WILLIAM ARKIN: Well, here's the rub. FISA is set up with the notion that what you are doing is you're seeking a warrant to surveil a person, Bill Arkin, so that you can conduct electronic surveillance or wiretapping or other types of surveillance of his e-mail, telephone calls, et cetera. But what if the government, in fact, is doing something very different after 9/11? They're not targeting a person per se. They are acquiring massive amounts of data - every telephone call between the United States and Pakistan or between the United States and Afghanistan, every e-mail message that transits a certain port in the United States. By the acquisition of that massive amount of data, what they are doing is they are inadvertently and promiscuously collecting information about and dealing with U.S. persons, but they're not targeting them until that information churns through various data mining and link analysis softwares, until they are then coming upon potential terrorists or potential Americans or U.S. persons who are linked to terrorism.
BROOKE GLADSTONE: The NSA does make a distinction, I guess, between what it calls "hunting" for information, as spying on you, Bill Arkin, might be, and "gathering," which is trolling the information networks for keywords and possible threats to the United States. So it would seem to me that this would call for a different legal response than that which is offered by FISA.
WILLIAM ARKIN: Well, I think that there's a valid case that the government is probably going to make in hearings before Congress in the coming days and weeks, that, in fact, the times they are a-changing, and that they require different mechanisms for conducting lawful surveillance.
BROOKE GLADSTONE: Well, if there was doubt about the legality of the program, why didn't the White House work with Congress to craft new legislation?
WILLIAM ARKIN: Perhaps it's the case that the notion that you're telling the American public that no e-mail, no phone call, no credit card receipt, no driver's license is safe any longer because with our new digital databases and capabilities we can suck all of that information together. I think the American public wouldn't have been very understanding, necessarily, of that new government capacity. Much of this information never even passes through human hands or is looked at by a set of human eyeballs. It is just churned through these layers upon layers of information extraction software tools. And I think for that reason, the 1978 law is no longer sufficient to protect American rights and civil liberties while the government is, in fact, protecting us.
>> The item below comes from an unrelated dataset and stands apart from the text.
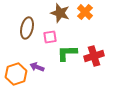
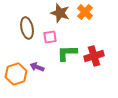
brown ellipse: rotated 25 degrees counterclockwise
BROOKE GLADSTONE: If all this information goes through, perhaps without human eyes ever seeing it, what's the harm?
WILLIAM ARKIN: Well, you know, I'll admit to you, Brooke, that when I first started thinking about this program after the New York Times stories, I thought to myself, "I'm not really worried about this because I know that the government is focusing its attention on a few elements of American society, mostly Muslims - let's be honest - who are connected to Pakistan, Afghanistan, the Middle East. Doesn't affect me." And I'll admit to you, that was my initial reaction. But it is the building of these tools and capacities to collect this enormous amount of information and then analyze it and aggregate it that opens the way for government abuses tomorrow. And so that's why we need to have laws which regulate what the government can collect and how it can collect it and how it can retain that information, not so that we can shield or protect those who may, in fact, be connected to transnational terrorist organizations but that we can protect American citizens in the future from any kind of government mischief should somebody want to undertake it.
BROOKE GLADSTONE: All right. Bill, thanks a lot.
WILLIAM ARKIN: Thank you.
BROOKE GLADSTONE: Bill Arkin is the author of "Early Warning," a Washington Post blog about national and homeland security.